A frase de abertura é do teólogo e frei Luis Carlos Susin, de Porto Alegre. A observação, feita à reportagem em pleno conjunto esportivo Moi (nome de um dos ex-presidentes do Quênia), nos arredores de Nairóbi, define a importância da realização da sétima edição do Fórum Social Mundial (FSM) no continente africano. Frei Susin ali estava pelo FSM em si, realizado de 19 a 25 de janeiro, e pelo 2º Fórum Mundial de Teologia e Libertação, ocorrido alguns dias antes.

Desde sua primeira edição, em janeiro de 2001, em Porto Alegre, o Fórum Mundial já teve sede em três continentes: a América (Porto Alegre, 2001, 2002, 2003 e 2005), a Ásia (Mumbai, na Índia, 2004) e agora a África. Em 2006, a edição teve três partes: a primeira em Bamako, no Mali (África), a segunda em Caracas, na Venezuela (América) e a terceira em Karashi, no Paquistão (Ásia). Além disso, o processo tem desencadeado uma série de fóruns temáticos ou regionais: o Europeu, o Mediterrâneo, o Pan-Amazônico, o de Juízes, o da Educação, o Parlamentar, o das Águas, o da Teologia e Libertação. Essa movimentação tornou-se um dos principais espaços de contestação à globalização conservadora, ao Consenso de Washington, ao neoliberalismo e ao Fórum Econômico Mundial de Davos, na Suíça, que se realiza todo ano na mesma época.

Os números são sempre espantosos. Estima-se que a marcha de abertura deste ano tenha tido 250 mil participantes. Em Nairóbi, o número de inscritos chegou perto de 50 mil, enquanto o de participantes foi estimado em mais de 70 mil, e isso num continente em que alguns foram em caravanas pelo deserto e pelos altiplanos.

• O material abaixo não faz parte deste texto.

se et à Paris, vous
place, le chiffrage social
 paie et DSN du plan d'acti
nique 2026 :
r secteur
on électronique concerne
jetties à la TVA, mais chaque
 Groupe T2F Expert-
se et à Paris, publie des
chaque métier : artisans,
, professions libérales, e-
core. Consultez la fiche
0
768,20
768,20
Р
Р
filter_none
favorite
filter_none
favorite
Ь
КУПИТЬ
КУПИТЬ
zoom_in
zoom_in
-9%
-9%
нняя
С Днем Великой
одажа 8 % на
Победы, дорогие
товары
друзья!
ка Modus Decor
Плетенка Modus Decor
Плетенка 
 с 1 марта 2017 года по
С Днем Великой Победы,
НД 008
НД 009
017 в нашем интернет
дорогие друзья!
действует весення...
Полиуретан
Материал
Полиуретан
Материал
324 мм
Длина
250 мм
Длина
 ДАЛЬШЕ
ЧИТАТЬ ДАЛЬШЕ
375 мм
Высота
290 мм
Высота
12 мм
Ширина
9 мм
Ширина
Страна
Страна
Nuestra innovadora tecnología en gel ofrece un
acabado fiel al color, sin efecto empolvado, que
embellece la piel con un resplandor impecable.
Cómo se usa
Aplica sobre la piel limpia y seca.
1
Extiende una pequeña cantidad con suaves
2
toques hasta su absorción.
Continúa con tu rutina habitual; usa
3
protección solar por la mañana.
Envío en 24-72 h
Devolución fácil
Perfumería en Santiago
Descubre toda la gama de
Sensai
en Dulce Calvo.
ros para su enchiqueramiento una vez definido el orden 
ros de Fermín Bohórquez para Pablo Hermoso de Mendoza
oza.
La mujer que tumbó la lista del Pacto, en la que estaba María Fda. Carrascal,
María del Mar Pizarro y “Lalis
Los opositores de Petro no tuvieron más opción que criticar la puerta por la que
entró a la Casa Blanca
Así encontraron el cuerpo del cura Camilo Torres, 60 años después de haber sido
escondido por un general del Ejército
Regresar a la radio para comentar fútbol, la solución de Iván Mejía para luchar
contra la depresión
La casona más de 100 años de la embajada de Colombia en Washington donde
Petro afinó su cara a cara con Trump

A frase de frei Susin espelha um sentimento comum que atravessa todos os Fóruns: sua própria realização é um acontecimento, uma conquista. Não foi diferente no Quênia. Mais até: desta vez, em que se enfrentaram muitas dificuldades e precariedades, a sensação de vitória foi intensificada.

O FSM não é apenas um “evento”. É muito mais que isso, é um processo, como enfatizam vários de seus organizadores históricos, entre eles o brasileiro Chico Whitaker: “Desde o primeiro Fórum nos demos conta de que o processo que estava sendo iniciado, e tem como ponto de apoio os eventos, tinha de se espalhar pelo mundo todo. Os africanos pediram isso, para que pudessem encontrar seus caminhos. Objetivamente este Fórum é um acontecimento histórico para a África. Nunca os africanos tiveram a oportunidade de tantas organizações diferentes se encontrarem. A África dividida em pedacinhos pelos colonizadores de repente se encontrou aqui e tomou conhecimento de suas lutas muito variadas. A África não será mais a mesma”.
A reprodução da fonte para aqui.